● TASK BRIEF: Give back the whole listing exactly as written, pictures excluded.
** Opening INPUT RECORDS block **
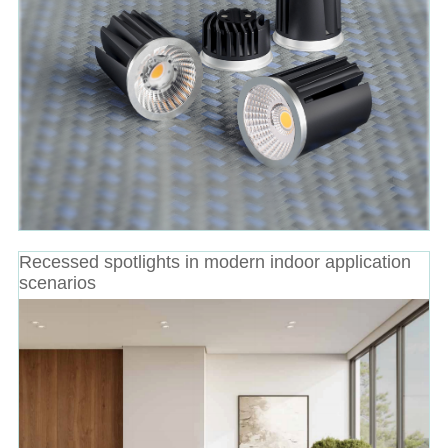
Recessed spotlights in modern indoor application
scenarios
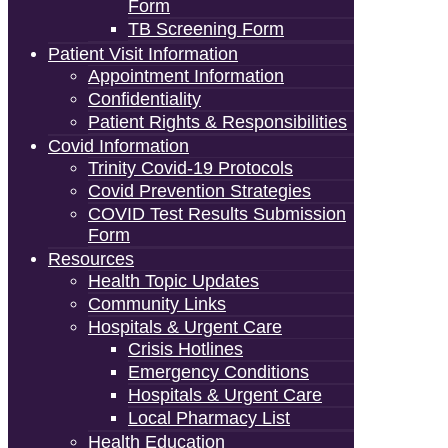
Form
TB Screening Form
Patient Visit Information
Appointment Information
Confidentiality
Patient Rights & Responsibilities
Covid Information
Trinity Covid-19 Protocols
Covid Prevention Strategies
COVID Test Results Submission
Form
Resources
Health Topic Updates
Community Links
Hospitals & Urgent Care
Crisis Hotlines
Emergency Conditions
Hospitals & Urgent Care
Local Pharmacy List
Health Education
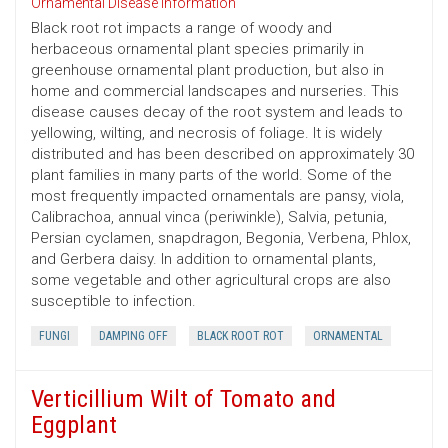
Ornamental Disease Information
Black root rot impacts a range of woody and
herbaceous ornamental plant species primarily in
greenhouse ornamental plant production, but also in
home and commercial landscapes and nurseries. This
disease causes decay of the root system and leads to
yellowing, wilting, and necrosis of foliage. It is widely
distributed and has been described on approximately 30
plant families in many parts of the world. Some of the
most frequently impacted ornamentals are pansy, viola,
Calibrachoa, annual vinca (periwinkle), Salvia, petunia,
Persian cyclamen, snapdragon, Begonia, Verbena, Phlox,
and Gerbera daisy. In addition to ornamental plants,
some vegetable and other agricultural crops are also
susceptible to infection.
FUNGI
DAMPING OFF
BLACK ROOT ROT
ORNAMENTAL
Verticillium Wilt of Tomato and
Eggplant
** Closing INPUT RECORDS block **
● EXERCISE ANSWER:
Recessed spotlights in modern indoor application
scenarios
Form
TB Screening Form
Patient Visit Information
Appointment Information
Confidentiality
Patient Rights & Responsibilities
Covid Information
Trinity Covid-19 Protocols
Covid Prevention Strategies
COVID Test Results Submission
Form
Resources
Health Topic Updates
Community Links
Hospitals & Urgent Care
Crisis Hotlines
Emergency Conditions
Hospitals & Urgent Care
Local Pharmacy List
Health Education
Ornamental Disease Information
Black root rot impacts a range of woody and
herbaceous ornamental plant species primarily in
greenhouse ornamental plant production, but also in
home and commercial landscapes and nurseries. This
disease causes decay of the root system and leads to
yellowing, wilting, and necrosis of foliage. It is widely
distributed and has been described on approximately 30
plant families in many parts of the world. Some of the
most frequently impacted ornamentals are pansy, viola,
Calibrachoa, annual vinca (periwinkle), Salvia, petunia,
Persian cyclamen, snapdragon, Begonia, Verbena, Phlox,
and Gerbera daisy. In addition to ornamental plants,
some vegetable and other agricultural crops are also
susceptible to infection.
FUNGI
DAMPING OFF
BLACK ROOT ROT
ORNAMENTAL
Verticillium Wilt of Tomato and
Eggplant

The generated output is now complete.